The Public Service Alliance of Canada is pleased to see that the federal government is taking the issue of violence against Aboriginal women seriously by launching an inquiry into Missing and Murdered Indigenous Women and Girls.
“Our union is committed to supporting the government inquiry and to standing up for the rights of all Indigenous women in Canada,” said Robyn Benson, PSAC National President.
PSAC advocates for an inquiry
Our union's members and activists have spent more than a decade advocating and rallying for a serious investigation into the fact that more that more than 1,200 Indigenous women and girls have been murdered or gone missing since 1980.
At PSAC’s most recent Triennial Convention, delegates voted unanimously to support a campaign to pressure the federal government to launch an inquiry and to support Indigenous women and girls.
National Aboriginal Peoples’ Circle
Members of PSAC’s National Aboriginal Peoples’ Circle were present at the Assembly of First Nations’ national council meeting today to hear the government’s announcement that it would be launching the inquiry.

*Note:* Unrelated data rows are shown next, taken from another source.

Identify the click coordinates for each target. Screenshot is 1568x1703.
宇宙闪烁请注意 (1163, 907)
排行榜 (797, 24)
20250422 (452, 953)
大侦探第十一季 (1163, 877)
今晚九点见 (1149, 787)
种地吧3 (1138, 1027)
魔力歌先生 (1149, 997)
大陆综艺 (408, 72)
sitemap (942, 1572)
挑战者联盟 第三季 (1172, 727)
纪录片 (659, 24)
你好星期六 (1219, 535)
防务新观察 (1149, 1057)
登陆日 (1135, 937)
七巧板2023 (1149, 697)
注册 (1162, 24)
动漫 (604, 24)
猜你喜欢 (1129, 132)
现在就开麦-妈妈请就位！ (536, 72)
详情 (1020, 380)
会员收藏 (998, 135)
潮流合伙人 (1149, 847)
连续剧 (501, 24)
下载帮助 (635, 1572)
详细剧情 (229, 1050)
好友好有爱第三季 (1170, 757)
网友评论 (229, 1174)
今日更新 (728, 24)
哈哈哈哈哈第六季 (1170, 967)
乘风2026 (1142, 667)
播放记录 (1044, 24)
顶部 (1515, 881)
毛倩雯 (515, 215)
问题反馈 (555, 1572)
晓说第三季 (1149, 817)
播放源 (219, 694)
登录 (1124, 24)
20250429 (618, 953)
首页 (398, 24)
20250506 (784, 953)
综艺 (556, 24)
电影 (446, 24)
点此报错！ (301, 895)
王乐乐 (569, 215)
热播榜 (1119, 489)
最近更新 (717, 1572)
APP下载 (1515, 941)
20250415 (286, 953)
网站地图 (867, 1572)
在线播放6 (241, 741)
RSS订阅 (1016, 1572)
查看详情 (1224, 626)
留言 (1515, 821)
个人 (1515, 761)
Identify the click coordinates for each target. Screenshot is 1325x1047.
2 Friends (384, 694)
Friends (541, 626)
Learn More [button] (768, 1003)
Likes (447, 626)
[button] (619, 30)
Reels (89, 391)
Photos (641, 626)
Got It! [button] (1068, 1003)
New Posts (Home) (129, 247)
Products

Kathie Ostrihon, an Ojibwe woman from Sarnia and a member of the Circle, emphasized the importance of consulting with and listening to the families of the missing women.
“We are looking for our daughters, sisters, mothers, grandmothers, aunties and wives. No one knows better how this inquiry should be conducted than the families of these women. We've been asking for this inquiry for more than a decade,” said Ostrihon.
“That more than 1,200 Indigenous women have been murdered or gone missing is a national tragedy that merits serious investigation. We need to work together to uncover the root causes of violence against Indigenous women and make it stop,” concluded Benson.